The Food Network Doctor


June 27, 2025

David Lieberman trades his cooking apron for scrubs

Written by Jason Graziadei

Photography by Kit Noble

Dr. David Lieberman’s journey to practicing medicine, and ultimately to Nantucket, was anything but conventional. Lieberman was a political science major at Yale, and his love of cooking led to an early career breakthrough as one of the first Food Network stars.


His show, Good Deal with Dave Lieberman, premiered on the Food Network in 2005, focusing on affordable gourmet recipes. A year later, he launched a web-exclusive series with the Food Network called Eat This with Dave Lieberman, where he visited various cities, uncovering trends and crazes in cuisine. It was a precursor to some of the network’s most successful shows that would come years later, shows like Guy Fieri’s Diners Drive-Ins and Dives.
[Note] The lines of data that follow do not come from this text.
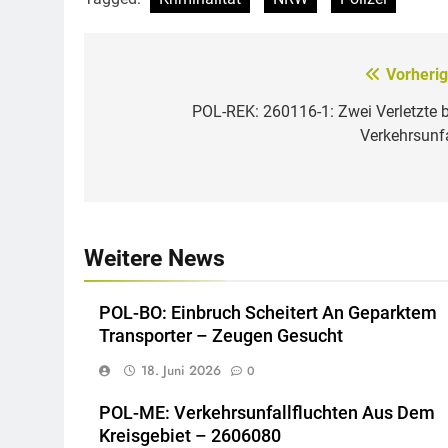
Vorherig
Beitragsnavigation
POL-REK: 260116-1: Zwei Verletzte b
Verkehrsunfa
Weitere News
POL-BO: Einbruch Scheitert An Geparktem
Transporter – Zeugen Gesucht
18. Juni 2026
0
POL-ME: Verkehrsunfallfluchten Aus Dem
Kreisgebiet – 2606080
Despite his early success and brush with stardom, Lieberman soon realized that he needed to find another path. “I was approaching 30, and I was like, ‘Is this my life’s work’?” Lieberman said. “I got into food television and food media sort of by accident, serendipitously, I would say. I took the ride, but then as I took that ride, I asked, ‘Is this really what I want for my entire life?’ I thought I’d better reevaluate. I didn’t train formally, and I didn’t feel like I had the chops to do a restaurant or be a mature, multifaceted chef. I just didn’t see a future in it. I was this young kid cooking, and that was fun, and people watched me doing that, and that was cute. But then you’re not cute anymore.”

Lieberman has always had another interest in preventative health and wellness, so he returned to school and dove into primary care and internal medicine. It was no half-baked idea. He completed his medical school prerequisites at Columbia University before graduating from medical school at the Alpert Medical School at Brown University. Lieberman ultimately landed a job practicing in the southwest as an assistant professor at the University of Arizona College of Medicine in the division of geriatrics.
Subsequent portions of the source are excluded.